▶ Activity:
The answer is one number. Say how many lines in the entries below include the word "jedzenia".

▶ Extracted entries:
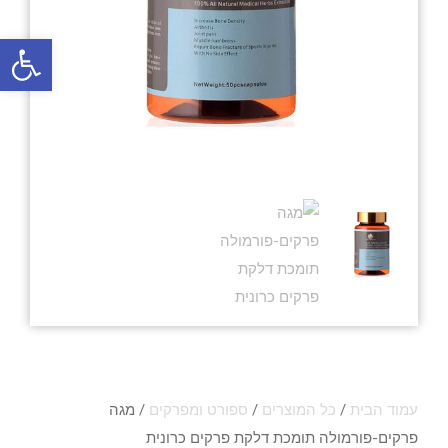
פתח סרגל
עמוד הבית
/
כל המוצרים
/
ספורט ומפרקים
/ מגה
פרקים-פורמולה תומכת דלקת פרקים כרונית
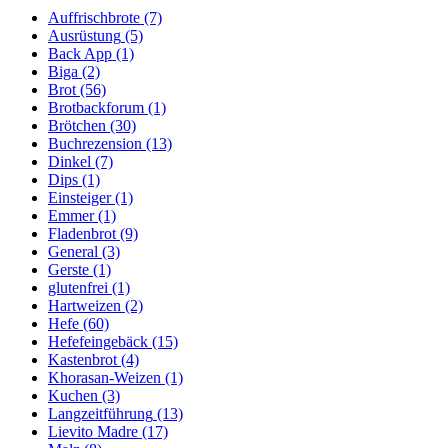
Auffrischbrote
(7)
Ausrüstung
(5)
Back App
(1)
Biga
(2)
Brot
(56)
Brotbackforum
(1)
Brötchen
(30)
Buchrezension
(13)
Dinkel
(7)
Dips
(1)
Einsteiger
(1)
Emmer
(1)
Fladenbrot
(9)
General
(3)
Gerste
(1)
glutenfrei
(1)
Hartweizen
(2)
Hefe
(60)
Hefefeingebäck
(15)
Kastenbrot
(4)
Khorasan-Weizen
(1)
Kuchen
(3)
Langzeitführung
(13)
Lievito Madre
(17)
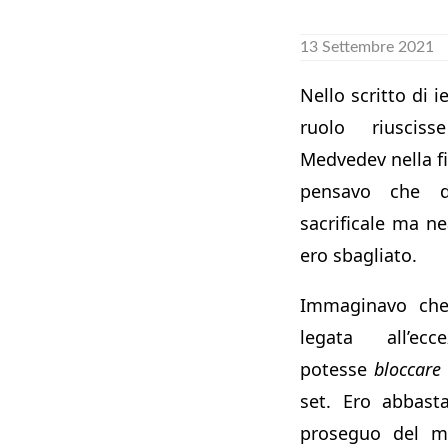
13 Settembre 2021
Nello scritto di i
ruolo riusci
Medvedev nella f
pensavo che di
sacrificale ma ne
ero sbagliato.
Immaginavo che
legata all’ecce
potesse
bloccare
set. Ero abbast
proseguo del ma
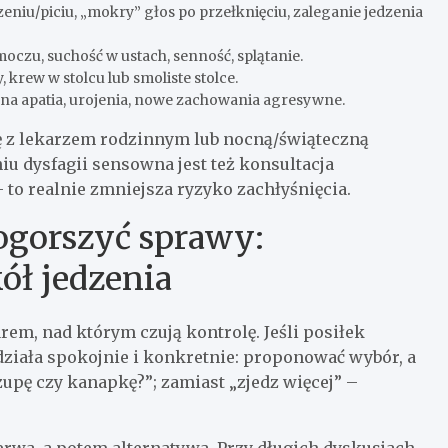
edzeniu/piciu, „mokry” głos po przełknięciu, zaleganie jedzenia
czu, suchość w ustach, senność, splątanie.
 krew w stolcu lub smoliste stolce.
ilna apatia, urojenia, nowe zachowania agresywne.
ię z lekarzem rodzinnym lub nocną/świąteczną
iu dysfagii sensowna jest też konsultacja
 to realnie zmniejsza ryzyko zachłyśnięcia.
ogorszyć sprawy:
ół jedzenia
rem, nad którym czują kontrolę. Jeśli posiłek
 działa spokojnie i konkretnie: proponować wybór, a
zupę czy kanapkę?”; zamiast „zjedz więcej” –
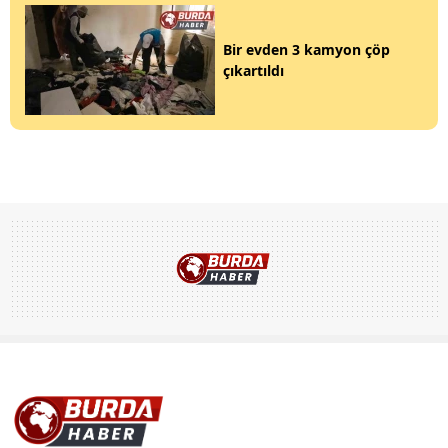
Bir evden 3 kamyon çöp
çıkartıldı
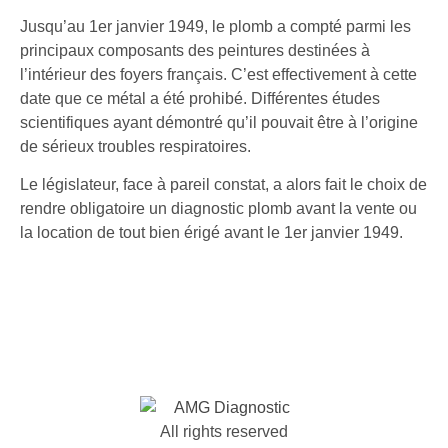
Jusqu’au 1er janvier 1949, le plomb a compté parmi les
principaux composants des peintures destinées à
l’intérieur des foyers français. C’est effectivement à cette
date que ce métal a été prohibé. Différentes études
scientifiques ayant démontré qu’il pouvait être à l’origine
de sérieux troubles respiratoires.
Le législateur, face à pareil constat, a alors fait le choix de
rendre obligatoire un diagnostic plomb avant la vente ou
la location de tout bien érigé avant le 1er janvier 1949.
All rights reserved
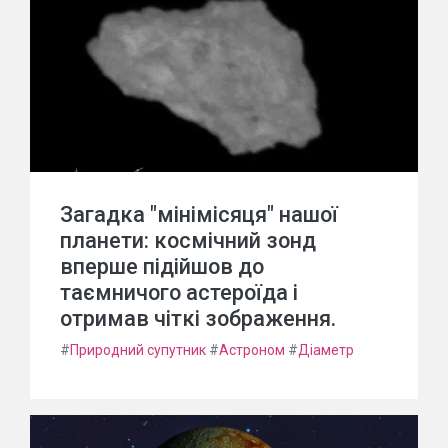
Загадка "мінімісяця" нашої
планети: космічний зонд
вперше підійшов до
таємничого астероїда і
отримав чіткі зображення.
#
Природний супутник
#
Астроном
#
Діаметр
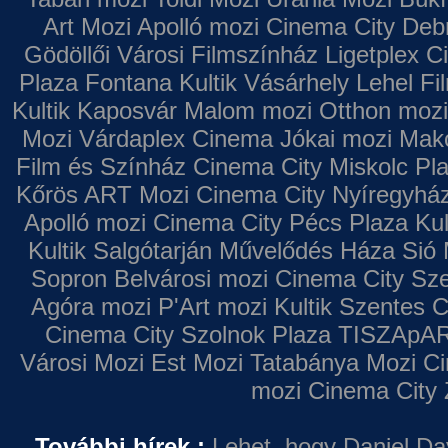
Art Mozi
Apolló mozi
Cinema City Deb
Gödöllői Városi Filmszínház
Ligetplex 
Plaza
Fontana
Kultik Vásárhely
Lehel Fi
Kultik Kaposvár
Malom mozi
Otthon mozi
Mozi
Várdaplex Cinema
Jókai mozi
Makó
Film és Színház
Cinema City Miskolc Pl
Kőrös ART Mozi
Cinema City Nyíregyhá
Apolló mozi
Cinema City Pécs Plaza
Kul
Kultik Salgótarján
Művelődés Háza
Sió 
Sopron
Belvárosi mozi
Cinema City Sz
Agóra mozi
P'Art mozi
Kultik Szentes
C
Cinema City Szolnok Plaza
TISZApAR
Városi Mozi
Est Mozi
Tatabánya Mozi
Ci
mozi
Cinema City 
További hírek :
Lehet, hogy Daniel Da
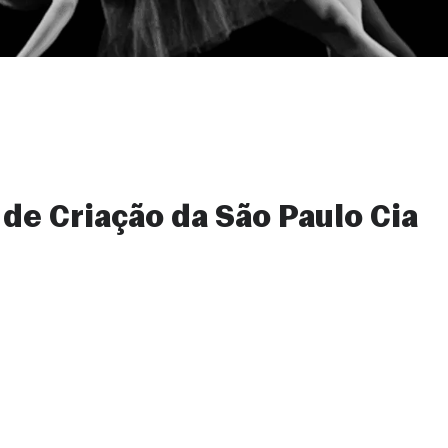
 de Criação da São Paulo Cia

▶ Exercise response:
2